I recently rsync'd around 2.8TB between a RHE server (jfs fs) and a Netapps system. Did a 'du -sk' against each to verify the transfers: 2894932960 sources total, KB 2751664496 destination total, KB That's a 140GB discrepancy. Subsequent verbose rsyncs have turned up nothing that was not originally transferred. I often note similar behaviour with smaller transfers between servers with similar OS/fs combos and have always seen it to come extent with transfers between systems of any type. It's just that the usual discrepancies in this case are magnified greatly by the sheer volume of data. Needless to say, 140GB ...

  1. #1

    Default interfilesystem copies: large du diffs

    I recently rsync'd around 2.8TB between a RHE server (jfs fs) and a
    Netapps system. Did a 'du -sk' against each to verify the transfers:

    2894932960 sources total, KB
    2751664496 destination total, KB

    That's a 140GB discrepancy. Subsequent verbose rsyncs have turned up
    nothing that was not originally transferred.

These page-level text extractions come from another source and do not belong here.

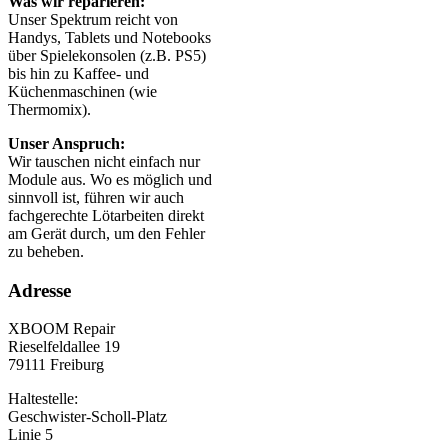
Was wir reparieren:
Unser Spektrum reicht von
Handys, Tablets und Notebooks
über Spielekonsolen (z.B. PS5)
bis hin zu Kaffee- und
Küchenmaschinen (wie
Thermomix).
Unser Anspruch:
Wir tauschen nicht einfach nur
Module aus. Wo es möglich und
sinnvoll ist, führen wir auch
fachgerechte Lötarbeiten direkt
am Gerät durch, um den Fehler
zu beheben.
Adresse
XBOOM Repair
Rieselfeldallee 19
79111 Freiburg
Haltestelle:
Geschwister-Scholl-Platz
Linie 5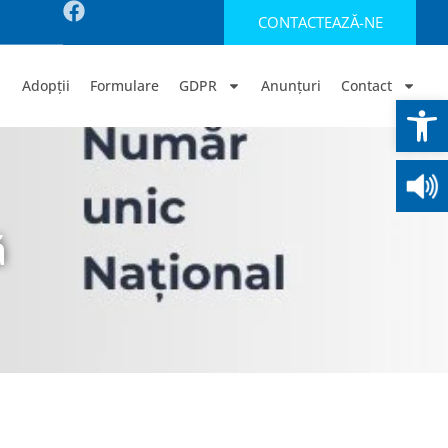
CONTACTEAZĂ-NE
Adopții
Formulare
GDPR
Anunțuri
Contact
Deschide b
ă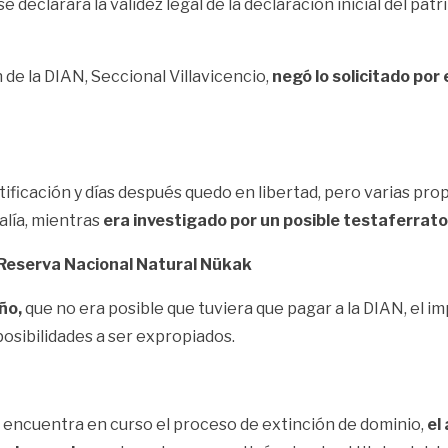
se declarara la validez legal de la declaración inicial del pa
n de la DIAN, Seccional Villavicencio,
negó lo solicitado por 
tificación y días después quedo en libertad, pero varias pr
alía, mientras
era investigado por un posible testaferrato
 Reserva Nacional Natural Nükak
ño,
que no era posible que tuviera que pagar a la DIAN, el i
posibilidades a ser expropiados.
e encuentra en curso el proceso de extinción de dominio,
el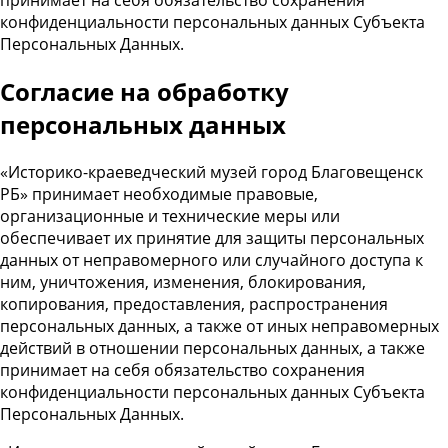
конфиденциальности персональных данных Субъекта
Персональных Данных.
Cогласие на обработку
персональных данных
«Историко-краеведческий музей город Благовещенск
РБ» принимает необходимые правовые,
организационные и технические меры или
обеспечивает их принятие для защиты персональных
данных от неправомерного или случайного доступа к
ним, уничтожения, изменения, блокирования,
копирования, предоставления, распространения
персональных данных, а также от иных неправомерных
действий в отношении персональных данных, а также
принимает на себя обязательство сохранения
конфиденциальности персональных данных Субъекта
Персональных Данных.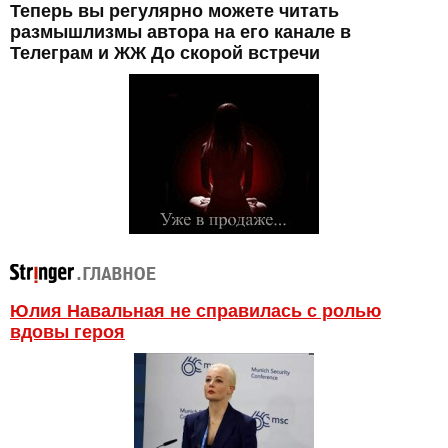
Теперь вы регулярно можете читать
размышлизмы автора на его канале в
Телеграм и ЖЖ До скорой встречи
Юлия Навальная не справилась с ролью
вдовы героя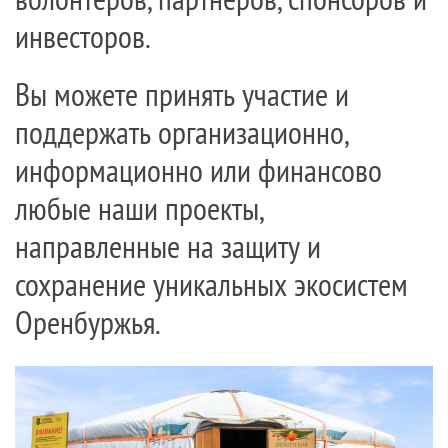
инвесторов.
Вы можете принять участие и
поддержать организационно,
информационно или финансово
любые наши проекты,
направленные на защиту и
сохранение уникальных экосистем
Оренбуржья
.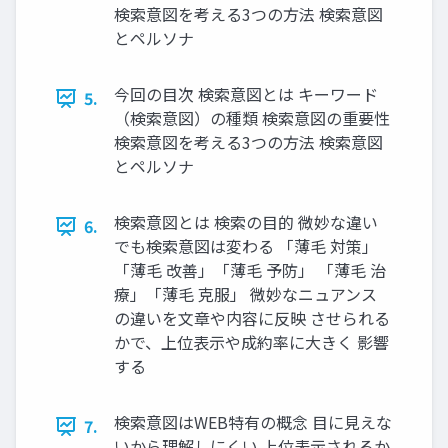
検索意図を考える3つの方法 検索意図
とペルソナ
今回の目次 検索意図とは キーワード
5.
（検索意図）の種類 検索意図の重要性
検索意図を考える3つの方法 検索意図
とペルソナ
検索意図とは 検索の目的 微妙な違い
6.
でも検索意図は変わる 「薄毛 対策」
「薄毛 改善」「薄毛 予防」 「薄毛 治
療」「薄毛 克服」 微妙なニュアンス
の違いを文章や内容に反映 させられる
かで、上位表示や成約率に大きく 影響
する
検索意図はWEB特有の概念 目に見えな
7.
いから理解しにくい 上位表示されるか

    I often note similar behaviour with smaller transfers between servers
    with similar OS/fs combos and have always seen it to come extent with
    transfers between systems of any type. It's just that the usual
    discrepancies in this case are magnified greatly by the sheer volume of
    data. Needless to say, 140GB going missing would be a bit of a problem
    and it's not much fun picking through 2.8TB for MIA data.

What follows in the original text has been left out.